Spring Lake Park was
created in 1890 when Washington Danenhower surveyed 76 acres,
formerly part of the Higgins farm, for a new subdivision near
Rockville. The plat noted approximately 465 building lots, an old
farmhouse, three springs, and the Higgins family cemetery.
Danenhower hoped that this area would appeal to commuters travelling
the new B&O railroad line to jobs in Washington, D.C.
While Spring Lake Park
did not develop into the Victorian neighborhood Danenhower
envisioned, by the 1920s many modest cottages and bungalows had been
constructed. Surviving the Great Depression, fathers in Spring
Lake Park worked as plumbers, carpenters, electricians, landscapers,
postal workers, or government workers. Mothers stayed at home.
Residents shopped at a little general store at Halpine and attended
church nearby.The children trudged a mile down the tracks to attend
Montrose School on Randolph Road. In summer, they played baseball
on a vacant lot and hiked through the woods to swim in Rock Creek.
They romped in the old cemetery and caught tadpoles and minnows in
the springs. Kids rode their bikes through the Wilkins estate, now
Parklawn Cemetery, where many former Spring Lake Park residents are
buried.
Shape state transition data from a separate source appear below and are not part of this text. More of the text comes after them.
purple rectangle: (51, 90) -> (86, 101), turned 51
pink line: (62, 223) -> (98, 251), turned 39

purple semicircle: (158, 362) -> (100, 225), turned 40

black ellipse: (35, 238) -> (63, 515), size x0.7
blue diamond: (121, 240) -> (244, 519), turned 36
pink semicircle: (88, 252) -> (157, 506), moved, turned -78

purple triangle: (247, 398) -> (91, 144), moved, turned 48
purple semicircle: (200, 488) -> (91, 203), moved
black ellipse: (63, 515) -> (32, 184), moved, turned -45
In winter, parents built a barricade and a fire, while bold
sledders sped down Wicomico Avenue right to the spring at the
bottom! Another activity was crowding around a neighbor’s 5" TV set
to watch a favorite show.
Until wells were dug and
public water arrived in the 1960s, the 50 families of Spring Lake
Park carried water for drinking and cooking in buckets from the
farmhouse spring. Some local streets were only foot paths. After
the winter mud season the County sent loads of cinders or gravel to
fill the ruts. Paved streets did not come until the late 1940s.
Several young men from
Spring Lake Park enlisted during World War II. Later the GI Bill of
Rights made affordable housing possible for returning soldiers, and
new subdivisions sprung up. Fiercely independent Spring Lake Park
residents declined to join the new civic association in nearby
Twinbrook.
In the mid-1960s,
Twinbrook Parkway sliced through Spring Lake Park from the Rockville
Pike to Veirs Mill Road, replacing the railroad crossing and forcing
some residents to lose their homes. In 1970 the huge U.S. Dept. of
Health, Education and Welfare building appeared on Parklawn Drive.
Commercial and light industrial uses took over Spring Lake Park,
encouraging other residents to sell. The few remaining houses were
altered for non-residential use. After Twinbrook Metro Station
opened in 1984, road patterns changed, and the little subdivision of
Spring Lake Park all but disappeared.
Within Spring Lake Park
lies the old Higgins cemetery, last used for burials in the 1890s.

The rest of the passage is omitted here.